Images of building facades carry much information about design. With the rapid progress of computer vision (CV) technology, image-based research and the practice of architecture have become a promising field [1]. Many intelligent applications, such as knowledge discovery and 3-D reconstruction [2,3], were developed to support the architects in various ways. In order for the design information to be further used, it is necessary to segment the building facades accurately [4].

In the past few years, scholars have explored the semantic segmentation of building facades. Training classifiers to recognize the facade elements of different classes is a dominant direction of these studies [5]. Martinovic et al proposed a three-layered approach (ATLAS) to improve the segmentation of rectified building facades by combining classifiers and object detectors [6]. For unrectified facades, Lotte et al integrated convolutional neural network (CNN), Structure-from-Motion (SfM), and Multi-View-Stereo (MVS) to segment the facades with high spectral and spatial variability [7]. Focused on the segmentation of windows, Neuhausen and Konig trained soft cascaded classifiers to detect windows in ground view facade images [8]. By using a spatial attention and relation module, Mask R-CNN, an advanced CNN architecture, was optimized to improve the segmentation of windows at the instance level [9]. Mao et al devised a projection-based method [10] to segment the glass facade in oblique aerial images with geometric deformation and distortion. Besides machine learning, Oskouie, Becerik-Gerber, and Soibelman used the gradient profile of images to predict the locations of the common facade elements (i.e., windows and doors) [11]. These locations are then used to extract pixel- and texton-level local and global features to classify the facade elements.

The studies mentioned above have achieved high accuracy in the segmentation of classical facades. Compared to classical facades, the free facade of modern buildings shows a much lower regularity of composition [12]. Moreover, the extensive use of glass blurs the distinctions between different elements [13]. The optical properties of glass make it easy to reflect the outdoor environment or transmit the indoor environment, and therefore, weakens the features of facade elements [14]. Faced with free facades, the accuracy of the abovementioned methods decreased sharply [7]. This situation can be partly attributed to the fact that most previous studies only focused on improving training technology. The development of training samples has received less attention than it should have.

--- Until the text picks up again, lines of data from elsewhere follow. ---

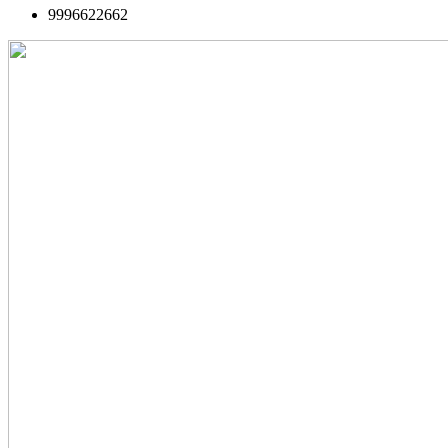
9996622662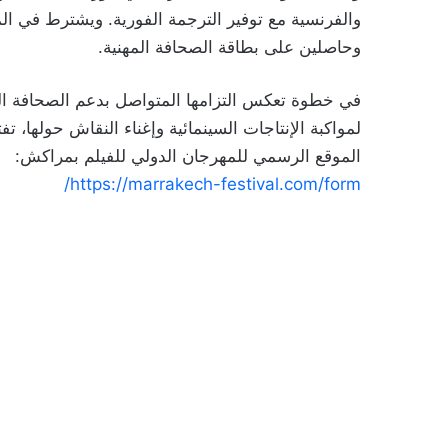
والفرنسية مع توفير الترجمة الفورية. ويشترط في ال
وحاصلين على بطاقة الصحافة المهنية.
في خطوة تعكس التزامها المتواصل بدعم الصحافة الثقا
الموقع الرسمي للمهرجان الدولي للفيلم بمراكش:
https://marrakech-festival.com/form/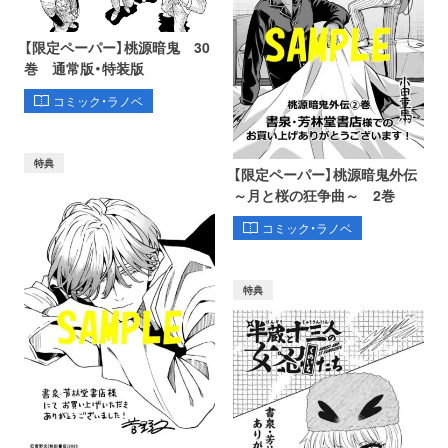
【限定ペーパー】桃源暗鬼 30
巻 通常版・特装版
コミック・ラノベ
特典
【限定ペーパー】桃源暗鬼外伝
～月と桜の狂争曲～ 2巻
コミック・ラノベ
特典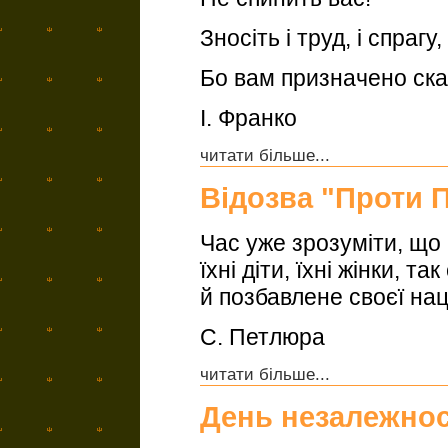
Зносiть i труд, i спрагу,
Бо вам призначено ска
І. Франко
читати більше...
Відозва "Проти 
Час уже зрозуміти, щ
їхні діти, їхні жінки, 
й позбавлене своєї нац
С. Петлюра
читати більше...
День незалежнос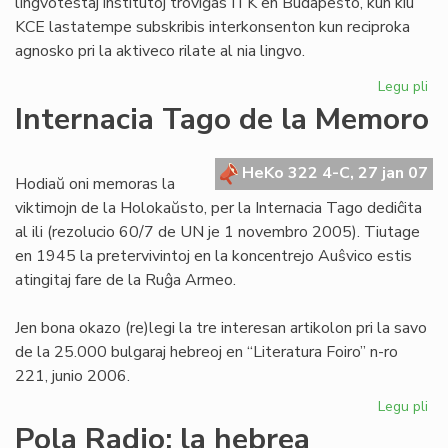
lingvotestaj institutoj troviĝas ITK en Budapeŝto, kun kiu
KCE lastatempe subskribis interkonsenton kun reciproka
agnosko pri la aktiveco rilate al nia lingvo.
Legu pli
pri
KE
Internacia Tago de la Memoro
ba
de
la
HeKo 322 4-C, 27 jan 07
Hodiaŭ oni memoras la
Civ
viktimojn de la Holokaŭsto, per la Internacia Tago dediĉita
te
al ili (rezolucio 60/7 de UN je 1 novembro 2005). Tiutage
en 1945 la pretervivintoj en la koncentrejo Auŝvico estis
atingitaj fare de la Ruĝa Armeo.
Jen bona okazo (re)legi la tre interesan artikolon pri la savo
de la 25.000 bulgaraj hebreoj en “Literatura Foiro” n-ro
221, junio 2006.
Legu pli
pri
Int
Pola Radio: la hebrea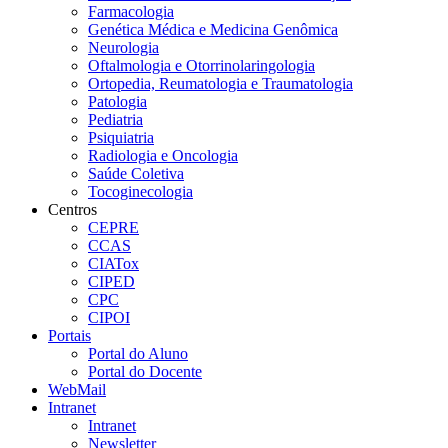
Farmacologia
Genética Médica e Medicina Genômica
Neurologia
Oftalmologia e Otorrinolaringologia
Ortopedia, Reumatologia e Traumatologia
Patologia
Pediatria
Psiquiatria
Radiologia e Oncologia
Saúde Coletiva
Tocoginecologia
Centros
CEPRE
CCAS
CIATox
CIPED
CPC
CIPOI
Portais
Portal do Aluno
Portal do Docente
WebMail
Intranet
Intranet
Newsletter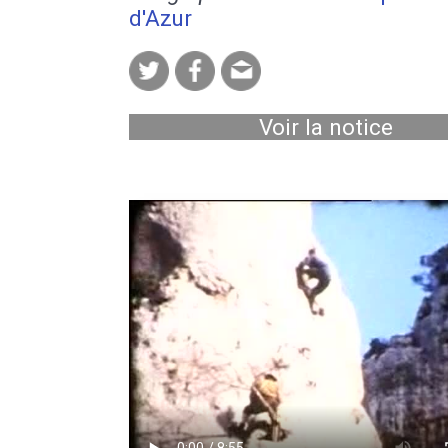
d'Azur
Voir la notice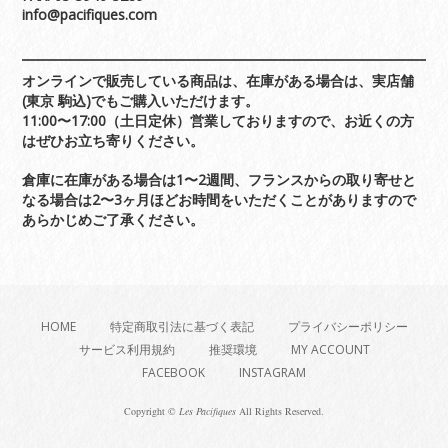
info@pacifiques.com
オンラインで販売している商品は、在庫がある場合は、実店舗
(東京 駒込)でもご購入いただけます。
11:00〜17:00（土日定休）営業しておりますので、お近くの方
はぜひお立ち寄りください。
倉庫に在庫がある場合は1〜2週間、フランスからの取り寄せと
なる場合は2〜3ヶ月ほどお時間をいただくことがありますので
あらかじめご了承ください。
HOME
特定商取引法に基づく表記
プライバシーポリシー
サービス利用規約
推奨環境
MY ACCOUNT
FACEBOOK
INSTAGRAM
Copyright ©
Les Pacifiques
All Rights Reserved.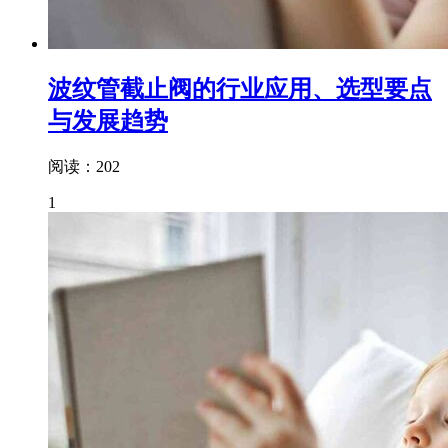
波纹管截止阀的行业应用、选型要点
与发展趋势
阅读：202
1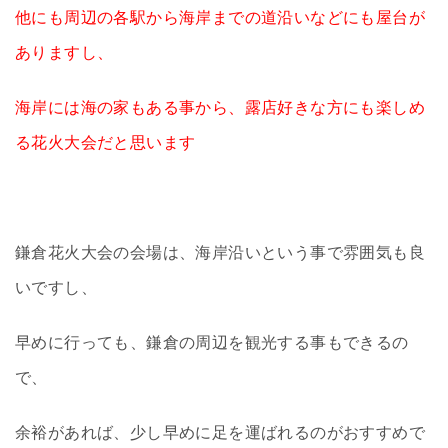
他にも周辺の各駅から海岸までの道沿いなどにも屋台が
ありますし、
海岸には海の家もある事から、露店好きな方にも楽しめ
る花火大会だと思います
鎌倉花火大会の会場は、海岸沿いという事で雰囲気も良
いですし、
早めに行っても、鎌倉の周辺を観光する事もできるの
で、
余裕があれば、少し早めに足を運ばれるのがおすすめで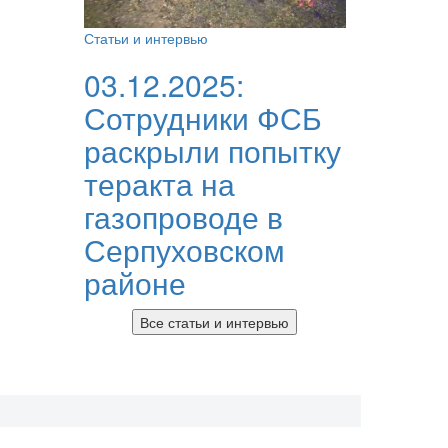
Статьи и интервью
03.12.2025:
Сотрудники ФСБ
раскрыли попытку
теракта на
газопроводе в
Серпуховском
районе
Все статьи и интервью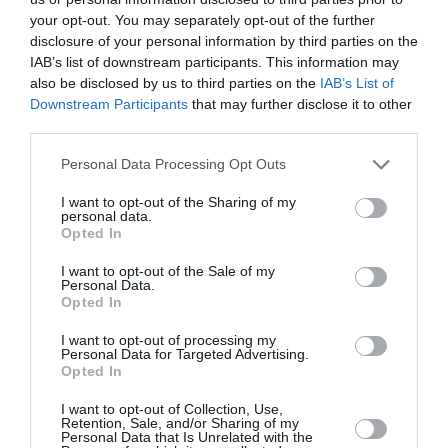
Veneto, ajutor între 3.500 și 8.000 euro
more
your opt-out. You may separately opt-out of the further
pentru cei care renunță la mașina veche
disclosure of your personal information by third parties on the
pentru una nouă, cu impact redus asupra
IAB’s list of downstream participants. This information may
mediului
also be disclosed by us to third parties on the
IAB’s List of
Downstream Participants
that may further disclose it to other
Următorul articol
third parties.
Un bărbat a fost înjunghiat după ce şi-a
criticat soţia că nu ştie să facă sarmale
Personal Data Processing Opt Outs
I want to opt-out of the Sharing of my
personal data.
AȚI PUTEA DORI DE
Opted In
ASEMENEA
I want to opt-out of the Sale of my
Personal Data.
Opted In
I want to opt-out of processing my
Personal Data for Targeted Advertising.
Opted In
I want to opt-out of Collection, Use,
Retention, Sale, and/or Sharing of my
Personal Data that Is Unrelated with the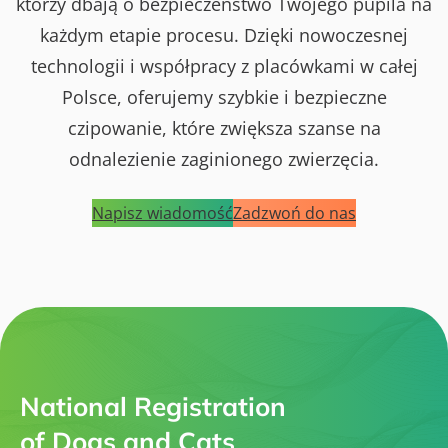
którzy dbają o bezpieczeństwo Twojego pupila na
każdym etapie procesu. Dzięki nowoczesnej
technologii i współpracy z placówkami w całej
Polsce, oferujemy szybkie i bezpieczne
czipowanie, które zwiększa szanse na
odnalezienie zaginionego zwierzęcia.
Napisz wiadomość
Zadzwoń do nas
National Registration
of Dogs and Cats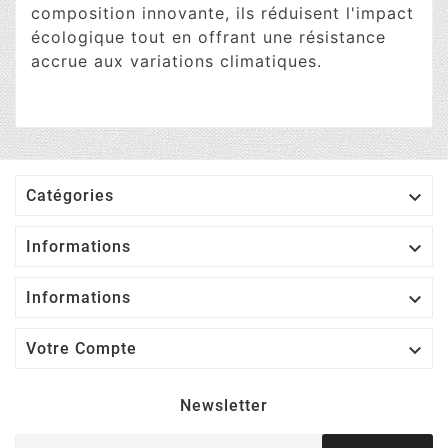
composition innovante, ils réduisent l'impact
écologique tout en offrant une résistance
accrue aux variations climatiques.

Catégories

Informations

Informations

Votre Compte
Newsletter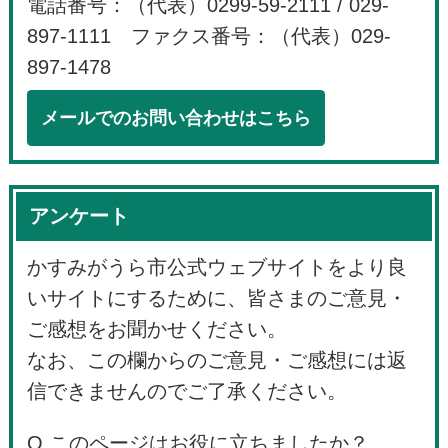
電話番号：（代表）0299-59-2111 / 029-
897-1111 ファクス番号：（代表）029-
897-1478
メールでのお問い合わせはこちら
アンケート
かすみがうら市公式ウェブサイトをより良
いサイトにするために、皆さまのご意見・
ご感想をお聞かせください。
なお、この欄からのご意見・ご感想には返
信できませんのでご了承ください。
Q.このページはお役に立ちましたか？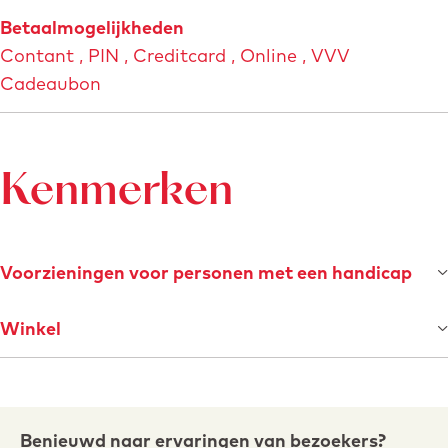
b
M
Betaalmogelijkheden
e
a
Contant , PIN , Creditcard , Online , VVV
e
a
Cadeaubon
l
s
d
t
i
r
n
i
Kenmerken
g
c
K
h
l
t
Voorzieningen voor personen met een handicap
o
S
k
t
Winkel
D
o
i
r
n
e
R
g
Benieuwd naar ervaringen van bezoekers?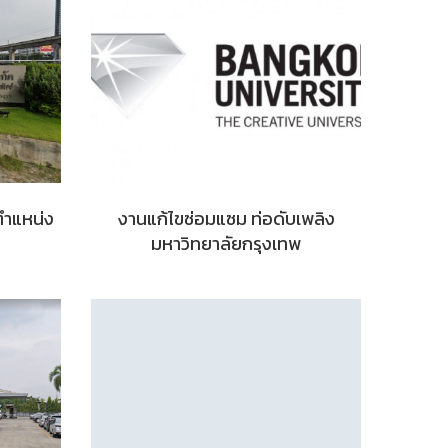
ตำแหน่ง
งานแก้ไขซ่อมแซม ท่อดับเพลิง
มหาวิทยาลัยกรุงเทพ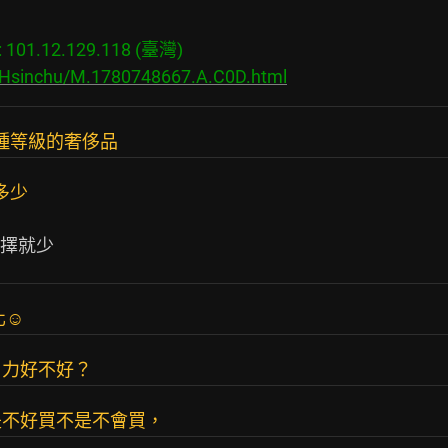
01.12.129.118 (臺灣)

s/Hsinchu/M.1780748667.A.C0D.html
這種等級的奢侈品
多少
化☺
引力好不好？
是不好買不是不會買，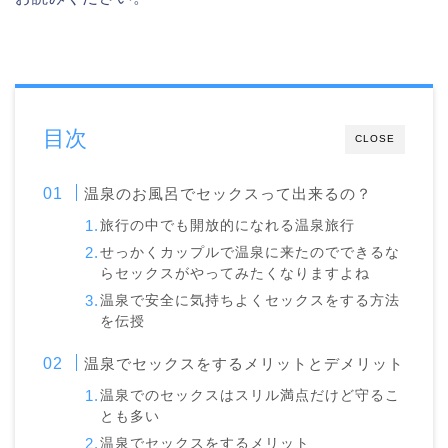
目次
CLOSE
温泉のお風呂でセックスって出来るの？
旅行の中でも開放的になれる温泉旅行
せっかくカップルで温泉に来たのでできるな
らセックスがやってみたくなりますよね
温泉で安全に気持ちよくセックスをする方法
を伝授
温泉でセックスをするメリットとデメリット
温泉でのセックスはスリル満点だけど守るこ
とも多い
温泉でセックスをするメリット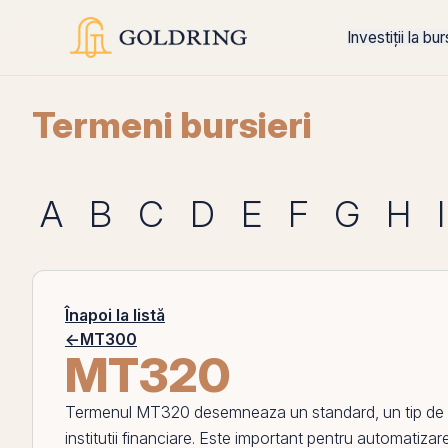
Investiții la bu
Termeni bursieri
A
B
C
D
E
F
G
H
I
Înapoi la listă
←
MT300
MT320
Termenul
MT320
desemneaza un standard, un tip de mes
institutii financiare. Este important pentru automatizare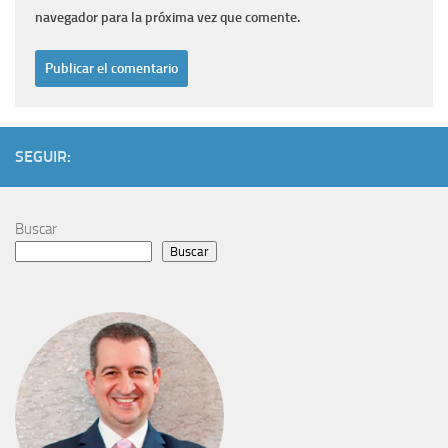
navegador para la próxima vez que comente.
SEGUIR:
Buscar
Buscar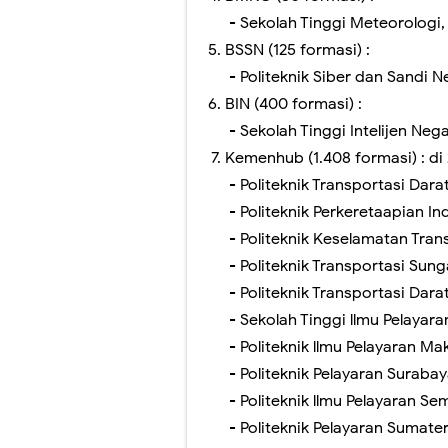
- Sekolah Tinggi Meteorologi,
BSSN (125 formasi) :
- Politeknik Siber dan Sandi N
BIN (400 formasi) :
- Sekolah Tinggi Intelijen Nega
Kemenhub (1.408 formasi) : di
- Politeknik Transportasi Dara
- Politeknik Perkeretaapian I
- Politeknik Keselamatan Trans
- Politeknik Transportasi Su
- Politeknik Transportasi Darat
- Sekolah Tinggi llmu Pelayara
- Politeknik llmu Pelayaran Ma
- Politeknik Pelayaran Suraba
- Politeknik llmu Pelayaran S
- Politeknik Pelayaran Sumate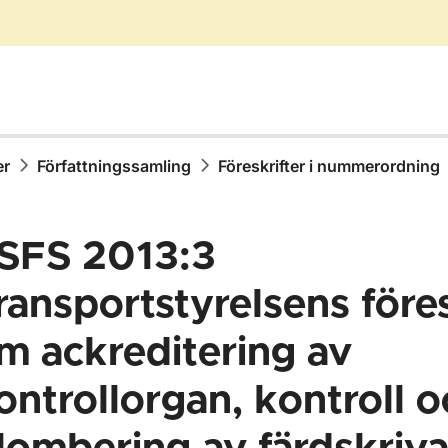
er
Författningssamling
Föreskrifter i nummerordning
SFS 2013:3
ransportstyrelsens föres
m ackreditering av
ör Författningssamling
ontrollorgan, kontroll o
ör Föreskrifter i nummerordning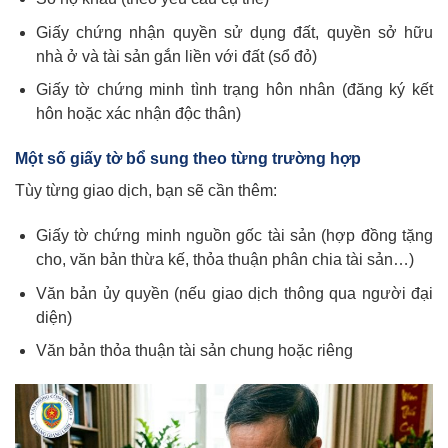
Giấy chứng nhận quyền sử dụng đất, quyền sở hữu
nhà ở và tài sản gắn liền với đất (sổ đỏ)
Giấy tờ chứng minh tình trạng hôn nhân (đăng ký kết
hôn hoặc xác nhận độc thân)
Một số giấy tờ bổ sung theo từng trường hợp
Tùy từng giao dịch, bạn sẽ cần thêm:
Giấy tờ chứng minh nguồn gốc tài sản (hợp đồng tặng
cho, văn bản thừa kế, thỏa thuận phân chia tài sản…)
Văn bản ủy quyền (nếu giao dịch thông qua người đại
diện)
Văn bản thỏa thuận tài sản chung hoặc riêng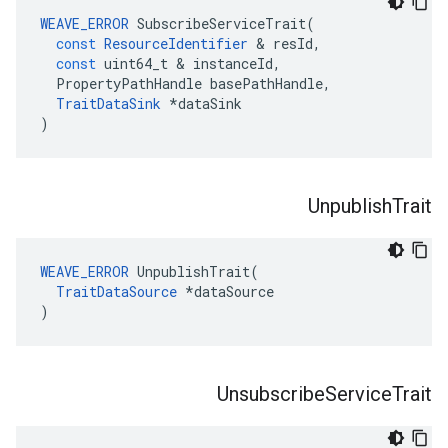
WEAVE_ERROR
SubscribeServiceTrait
(
const
ResourceIdentifier
&
resId
,
const
uint64_t
&
instanceId
,
PropertyPathHandle
basePathHandle
,
TraitDataSink
*
dataSink
)
Unpublish
Trait
WEAVE_ERROR
 UnpublishTrait(

TraitDataSource
 *dataSource

)
Unsubscribe
Service
Trait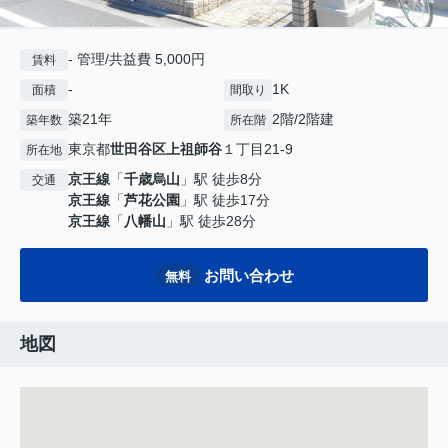
- 管理/共益費 5,000円
賃料
-
1K
面積
間取り
築21年
2階/2階建
築年数
所在階
東京都
世田谷区
上祖師谷
１丁目21-9
所在地
京王線
「
千歳烏山
」駅 徒歩8分
交通
京王線
「
芦花公園
」駅 徒歩17分
京王線
「
八幡山
」駅 徒歩28分
お問い合わせ
無料
地図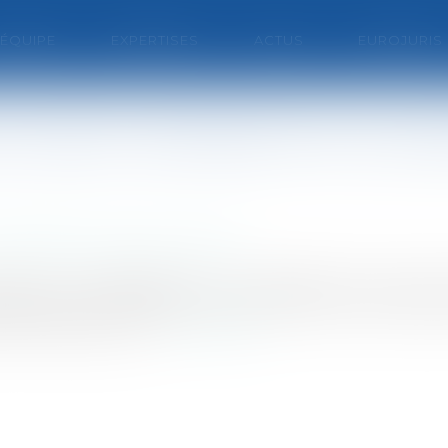
'ÉQUIPE
EXPERTISES
ACTUS
EUROJURIS
rivation de liberté et la loi pén
/ Délégation de service public
007, soit, probablement, une population sous écr
détenues en établissement pénitentiaire mais relevant
07 renforçant la lu...
Lire la suite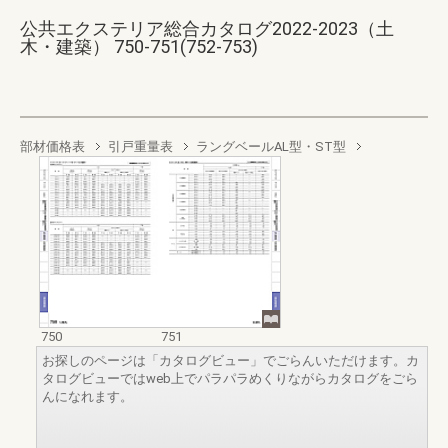
公共エクステリア総合カタログ2022-2023（土
木・建築） 750-751(752-753)
部材価格表
引戸重量表
ラングベールAL型・ST型
750
751
お探しのページは「カタログビュー」でごらんいただけます。カ
タログビューではweb上でパラパラめくりながらカタログをごら
んになれます。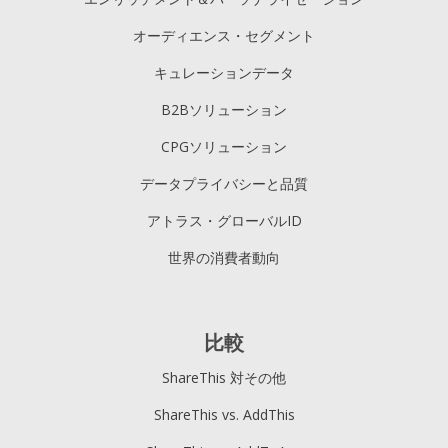
オーディエンス・セグメント
キュレーションデータ
B2Bソリューション
CPGソリューション
データプライバシーと品質
アトラス・グローバルID
世界の消費者動向
比較
ShareThis 対その他
ShareThis vs. AddThis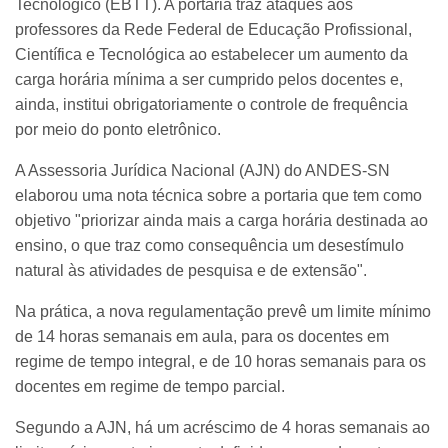
Tecnológico (EBTT). A portaria traz ataques aos
professores da Rede Federal de Educação Profissional,
Científica e Tecnológica ao estabelecer um aumento da
carga horária mínima a ser cumprido pelos docentes e,
ainda, institui obrigatoriamente o controle de frequência
por meio do ponto eletrônico.
A Assessoria Jurídica Nacional (AJN) do ANDES-SN
elaborou uma nota técnica sobre a portaria que tem como
objetivo "priorizar ainda mais a carga horária destinada ao
ensino, o que traz como consequência um desestímulo
natural às atividades de pesquisa e de extensão".
Na prática, a nova regulamentação prevê um limite mínimo
de 14 horas semanais em aula, para os docentes em
regime de tempo integral, e de 10 horas semanais para os
docentes em regime de tempo parcial.
Segundo a AJN, há um acréscimo de 4 horas semanais ao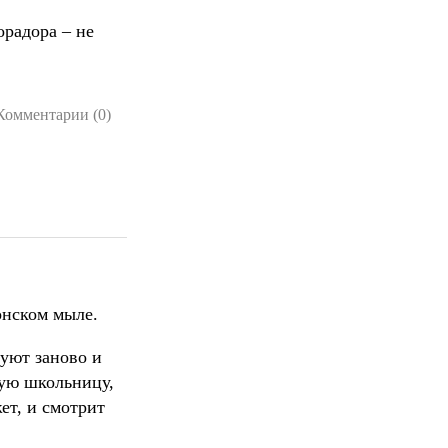
орадора – не
Комментарии (0)
онском мыле.
суют заново и
ную школьницу,
ет, и смотрит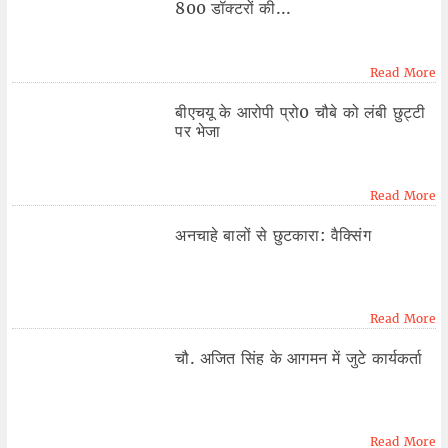
800 डॉक्टरों की...
Read More
बीएचयू के आरोपी प्रो0 चौबे को लंबी छुट्टी
पर भेजा
Read More
अनचाहे बालों से छुटकारा: वैक्सिंग
Read More
चौ. अजित सिंह के आगमन में जुटे कार्यकर्ता
Read More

At present, classifiers for facade segmentation are basically trained with a few existing datasets, including CMP Facade Database [15], ADE20K dataset [16], ECP Paris [17], eTRIMS Image Database [18], ICG Graz50 [19], etc. These datasets provide a large number of finely annotated facade images. However, most of the images in them are about classical facades. Although some scholars have noticed the importance of architectural style and contributed several pixel-level annotated datasets of modern building facades, such as Comprehensive Facade Parsing [20] and Glass Facade Segmentation Dataset [21], their street and oblique aerial viewed samples cause severe perspective distortion and unexpected environmental disturbances. Moreover, the incomplete classes (GFSD) and a high proportion of regular facades (CFP) also limit their scope of application. Classifiers cannot learn enough features of free composition from these datasets and, therefore, show weak performance in the segmentation task of free building facades.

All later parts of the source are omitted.